Calbe - Gut eine Stunde bevor die Ausgabe der Lebensmittel in der Tafel in Calbe beginnt, stellen sich die ersten Bürger auf den Fußweg. Von Dienstag bis Freitag werden hier täglich jeweils eine Stunde die Lebensmittel ausgegeben, die die Supermärkte und Discounter zuvor abgegeben haben.

Karsten Kästner hat dann bereits die Lebensmittel in große Kisten sortiert, damit alle das Gleiche bekommen. Zur Tafel ist er vor knapp zwei Jahren gekommen, als es im Beruf nicht so lief. Im Bundesfreiwilligendienst hat er seine beiden Jahre beinahe um und will sich dann anderen beruflichen Herausforderungen stellen.

Die Arbeit bei der Arbeiterwohlfahrt (Awo) im Kreisverband Salzland, die die Tafeln in Calbe, Schönebeck, Staßfurt, Biere, Barby und Hecklingen betreibt, sei eine ganz andere Erfahrung gewesen, schildert der Mann wenige Wochen bevor sein Vertrag ausläuft. Seit die Awo die Tafel vor einigen Jahren übernommen hat, geht es mit den Nutzerzahlen nur noch aufwärts, bestätigt Ines Grimm-Hübner, Geschäftsführerin des Kreisverbandes.

Tafel in Calbe: Höhere Preise belasten Geringverdiener

Das zeigen die Zahlen für die Tafel in Calbe. Hier gab es im Juli 2018 genau 50 registrierte Bedarfsgemeinschaften, die die Tafel nutzten. Damals erhielten 125 Menschen Lebensmittel von der Tafel. Aktuell sind es 324 Bedarfsgemeinschaften mit 667 Personen, teilt sie mit. Damit hat sich innerhalb weniger Jahre die Zahl der Menschen, die Lebensmittel von der Tafel beziehen, vervielfacht.

Lesen Sie hier, wie Sie die Tafel in Calbe finanziell unterstützen können.

„Seit Beginn 2022 ist es zu einer sprunghaften Erhöhung der Nutzerzahlen gekommen. Wir sehen, analog zu allen anderen Tafeln, folgende Gründe: Durch die Erhöhung der Lebensmittelpreise und nun auch der Preise für Brennstoffe reicht bei vielen Geringverdienern das Geld nicht mehr aus. Sie müssen trotz Job und Aufstockerleistungen die Tafeln in Anspruch nehmen“, sagt Ines Grimm-Hübner.
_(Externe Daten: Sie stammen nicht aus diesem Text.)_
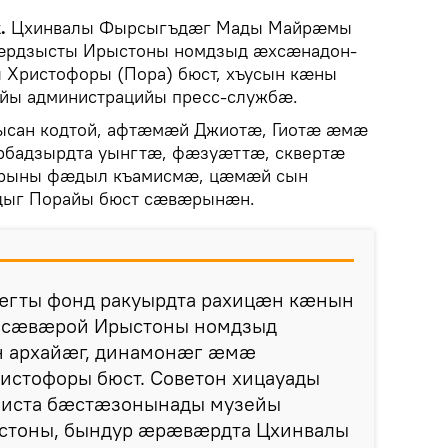
k.
Цхинвалы Фырсыгъдæг Мады Майрæмы
вæрдзысты Ирыстоны номдзыд æхсæнадон-
 Христофоры (Пора) бюст, хъусын кæны
йы администрацийы пресс-службæ.
ысан кодтой, афтæмæй Джиотæ, Гиотæ æмæ
рбадзырдта уынгтæ, фæзуæттæ, сквертæ
ыны фæдыл къамисмæ, цæмæй сын
дыг Порайы бюст сæвæрынæн.
гты фонд ракуырдта рахицæн кæнын
 сæвæрой Ирыстоны номдзыд
н архайæг, динамонæг æмæ
истофоры бюст. Советон хицауады
 иста бæстæзонынады музейы
ыстоны, бындур æрæвæрдта Цхинвалы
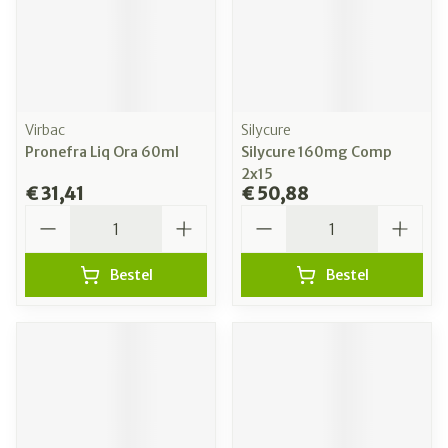
Virbac
Silycure
Pronefra Liq Ora 60ml
Silycure 160mg Comp
2x15
€ 31,41
€ 50,88
Aantal
Aantal
Bestel
Bestel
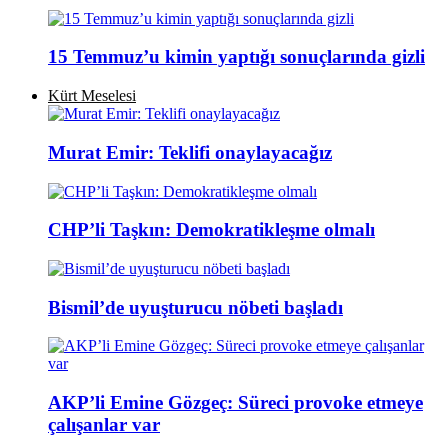
15 Temmuz’u kimin yaptığı sonuçlarında gizli
Kürt Meselesi
Murat Emir: Teklifi onaylayacağız
CHP’li Taşkın: Demokratikleşme olmalı
Bismil’de uyuşturucu nöbeti başladı
AKP’li Emine Gözgeç: Süreci provoke etmeye
çalışanlar var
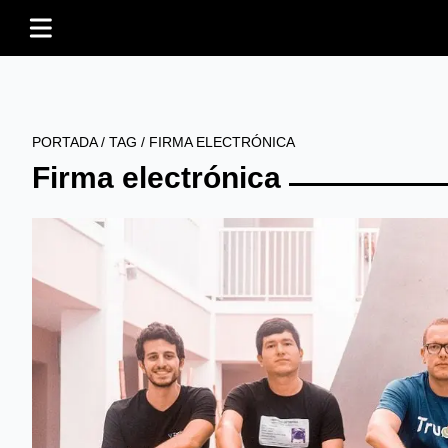
PORTADA
/
TAG
/
FIRMA ELECTRÓNICA
Firma electrónica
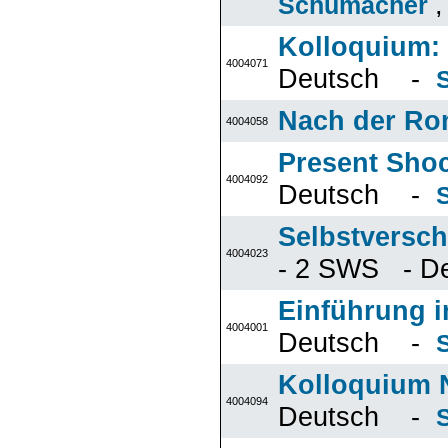
Schumacher
Kolloquium: 
4004071
Deutsch -
Nach der Ro
4004058
Present Shock
4004092
Deutsch -
Selbstversch
4004023
- 2 SWS - 
Einführung i
4004001
Deutsch -
Kolloquium N
4004094
Deutsch -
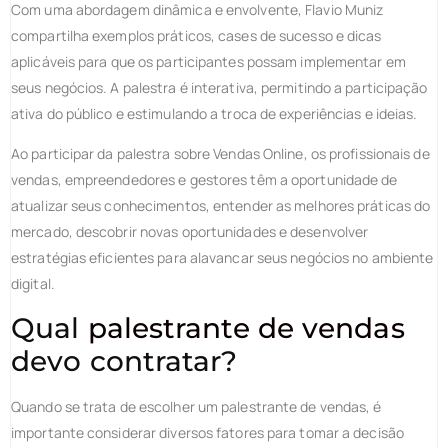
Com uma abordagem dinâmica e envolvente, Flavio Muniz
compartilha exemplos práticos, cases de sucesso e dicas
aplicáveis para que os participantes possam implementar em
seus negócios. A palestra é interativa, permitindo a participação
ativa do público e estimulando a troca de experiências e ideias.
Ao participar da palestra sobre Vendas Online, os profissionais de
vendas, empreendedores e gestores têm a oportunidade de
atualizar seus conhecimentos, entender as melhores práticas do
mercado, descobrir novas oportunidades e desenvolver
estratégias eficientes para alavancar seus negócios no ambiente
digital.
Qual
palestrante de vendas
devo contratar?
Quando se trata de escolher um palestrante de vendas, é
importante considerar diversos fatores para tomar a decisão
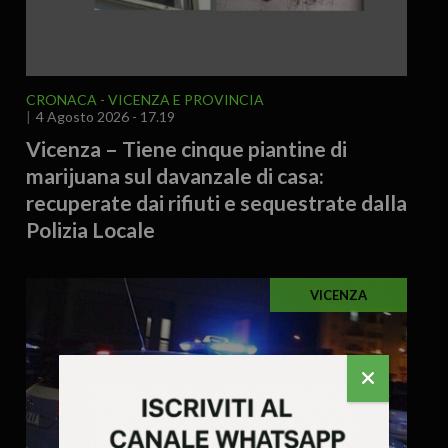
CRONACA
VICENZA E PROVINCIA
4 Agosto 2026 - 17.19
Vicenza – Tiene cinque piantine di
marijuana sul davanzale di casa:
recuperate dai rifiuti e sequestrate dalla
Polizia Locale
VICENZA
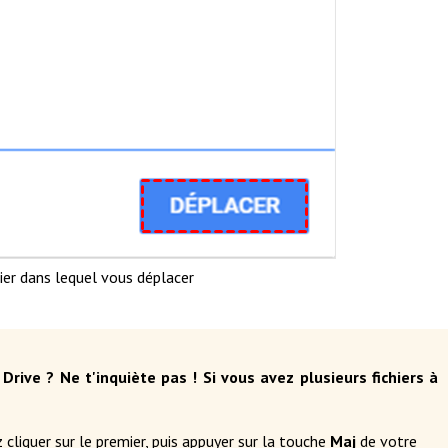
ier dans lequel vous déplacer
rive ? Ne t'inquiète pas ! Si vous avez plusieurs fichiers à
z cliquer sur le premier, puis appuyer sur la touche
Maj
de votre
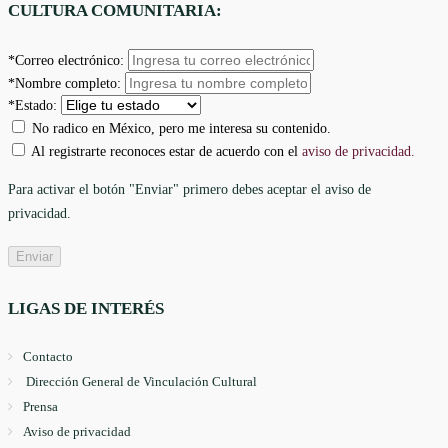
CULTURA COMUNITARIA:
*Correo electrónico:
*Nombre completo:
*Estado:
No radico en México, pero me interesa su contenido.
Al registrarte reconoces estar de acuerdo con el
aviso de privacidad.
Para activar el botón "Enviar" primero debes aceptar el aviso de
privacidad.
LIGAS DE INTERÉS
Contacto
Dirección General de Vinculación Cultural
Prensa
Aviso de privacidad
Der Ukraine-Krieg und die hohe Zahl von Geflüchteten führten ebenfalls zu einer höheren Nutzerzahl in den Tafeln, beschreibt sie ihre Erfahrung. Vor allem das Selbstverständnis der Kommune mit dem Hinweis an die Flüchtlinge, „Gehen Sie mal zu den Tafeln“, habe zu einer Überforderung in den Tafeln geführt, schildert sie. „Die Flüchtlinge verstanden und zum Teil verstehen nicht, dass dies eine zusätzliche Leistung ist und die Tafeln nicht für die Grundversorgung der Familien zuständig sind“, betont sie.
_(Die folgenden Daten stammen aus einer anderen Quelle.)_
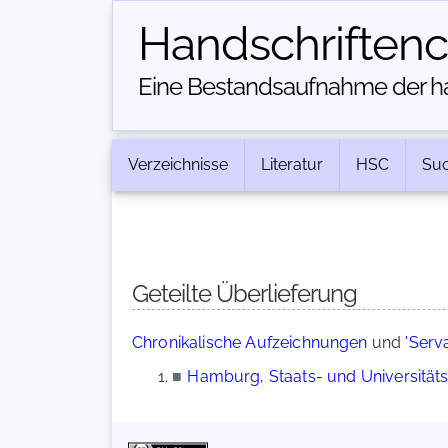
Handschriften­
Eine Bestandsaufnahme der han
Verzeichnisse
Literatur
HSC
Su
Geteilte Überlieferung
Chronikalische Aufzeichnungen
und
'Serva
■
Hamburg, Staats- und Universitätsb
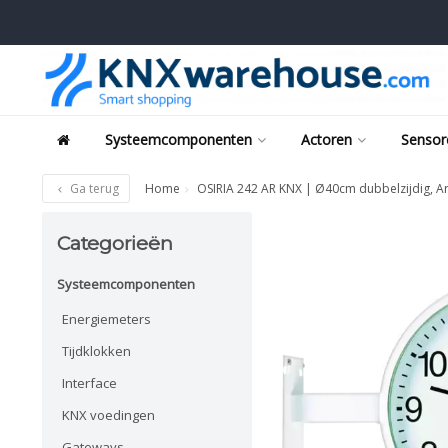
Systeemcomponenten
Actoren
Sensor
Ga terug
Home
OSIRIA 242 AR KNX | Ø40cm dubbelzijdig, Ar
Categorieën
Systeemcomponenten
Energiemeters
Tijdklokken
Interface
KNX voedingen
Gateways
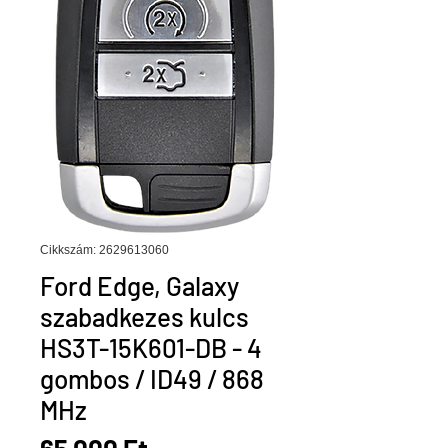
Cikkszám: 2629613060
Ford Edge, Galaxy
szabadkezes kulcs
HS3T-15K601-DB - 4
gombos / ID49 / 868
MHz
Ár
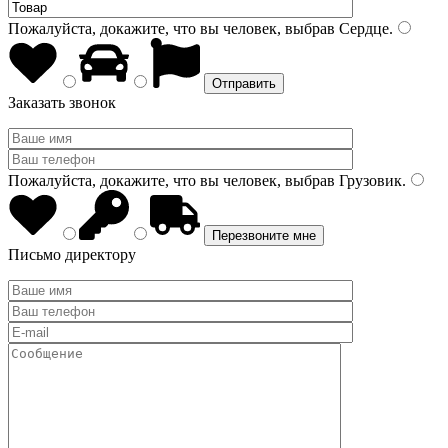
Пожалуйста, докажите, что вы человек, выбрав
Сердце
.
Заказать звонок
Пожалуйста, докажите, что вы человек, выбрав
Грузовик
.
Письмо директору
Der Druck auf die Tafeln wächst nicht nur bei den Empfängern, sondern auch bei den Gebern. „Die Lebensmittelmärkte geben immer weniger Lebensmittel ab.“ Dafür gebe es zwei Gründe: Die Märkte kaufen weniger ein beziehungsweise bekommen nicht alle Waren wegen Lieferschwierigkeiten. Und die großen Lebensmittelmärkte haben sich in der Hilfe mit Lebensmitteln für die Ukraine engagiert.
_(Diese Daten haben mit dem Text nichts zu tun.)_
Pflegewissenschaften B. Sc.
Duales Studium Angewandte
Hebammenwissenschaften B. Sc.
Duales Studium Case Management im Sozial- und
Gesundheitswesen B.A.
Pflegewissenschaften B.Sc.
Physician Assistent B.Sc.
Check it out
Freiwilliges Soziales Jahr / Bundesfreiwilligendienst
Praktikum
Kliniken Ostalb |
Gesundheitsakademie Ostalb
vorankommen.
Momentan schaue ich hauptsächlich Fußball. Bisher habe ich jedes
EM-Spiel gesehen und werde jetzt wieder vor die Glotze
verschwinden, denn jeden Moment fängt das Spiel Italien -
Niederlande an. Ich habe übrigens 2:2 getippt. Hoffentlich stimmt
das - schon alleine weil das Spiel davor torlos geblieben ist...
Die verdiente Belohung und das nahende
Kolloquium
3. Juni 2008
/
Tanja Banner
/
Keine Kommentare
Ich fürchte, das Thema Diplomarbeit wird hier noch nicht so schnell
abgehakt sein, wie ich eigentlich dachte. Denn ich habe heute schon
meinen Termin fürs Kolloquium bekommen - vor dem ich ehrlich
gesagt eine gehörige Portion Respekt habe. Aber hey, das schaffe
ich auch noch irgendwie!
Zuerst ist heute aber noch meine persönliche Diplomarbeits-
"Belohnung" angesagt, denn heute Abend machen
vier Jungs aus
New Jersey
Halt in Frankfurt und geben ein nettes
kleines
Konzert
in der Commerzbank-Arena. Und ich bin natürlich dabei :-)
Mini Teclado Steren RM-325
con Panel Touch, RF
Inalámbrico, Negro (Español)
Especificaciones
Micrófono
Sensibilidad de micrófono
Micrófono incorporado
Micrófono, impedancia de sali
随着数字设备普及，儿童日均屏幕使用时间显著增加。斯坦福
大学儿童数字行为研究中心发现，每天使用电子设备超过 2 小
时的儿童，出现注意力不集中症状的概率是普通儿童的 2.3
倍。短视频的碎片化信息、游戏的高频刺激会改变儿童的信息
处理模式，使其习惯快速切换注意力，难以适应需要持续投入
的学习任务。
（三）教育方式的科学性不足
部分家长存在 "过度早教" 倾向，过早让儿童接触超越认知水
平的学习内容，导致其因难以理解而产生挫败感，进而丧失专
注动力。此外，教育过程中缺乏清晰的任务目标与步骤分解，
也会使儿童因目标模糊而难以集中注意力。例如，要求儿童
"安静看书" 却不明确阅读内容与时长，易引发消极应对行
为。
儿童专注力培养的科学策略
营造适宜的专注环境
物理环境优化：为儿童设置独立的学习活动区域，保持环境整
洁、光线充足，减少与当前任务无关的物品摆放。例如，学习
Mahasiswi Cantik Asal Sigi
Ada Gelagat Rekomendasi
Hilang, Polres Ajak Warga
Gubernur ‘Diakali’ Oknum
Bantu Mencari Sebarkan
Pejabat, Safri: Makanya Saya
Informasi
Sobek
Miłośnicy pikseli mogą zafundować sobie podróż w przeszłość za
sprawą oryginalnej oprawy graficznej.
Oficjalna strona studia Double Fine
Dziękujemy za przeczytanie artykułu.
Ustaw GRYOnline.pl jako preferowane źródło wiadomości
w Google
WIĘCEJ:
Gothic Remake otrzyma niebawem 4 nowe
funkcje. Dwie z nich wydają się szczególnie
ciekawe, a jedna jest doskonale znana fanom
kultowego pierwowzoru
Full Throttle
Lebensmittel für Flüchtlinge aus der Ukraine

„Diese Lebensmittel, die zentral ansonsten für die Zentrallager der Tafeln zur Verfügung standen, fehlen“, sagt Grimm-Hübner. Dass das Angebot bei den Tafeln verschieden ist, haben auch Jens und Lisa Telker bemerkt. Die beiden wohnen in Barby und fahren zur Tafel nach Calbe. „Hier gibt es nicht nur Grünzeug, sondern auch mal Wurst und Butter“, sagt Jens Telker, der seine Mutter mitgenommen hat. Regelmäßig kommen die beiden zur Ausgabe der Lebensmittel. Das helfe ihnen, die gestiegenen Kosten in den Griff zu bekommen.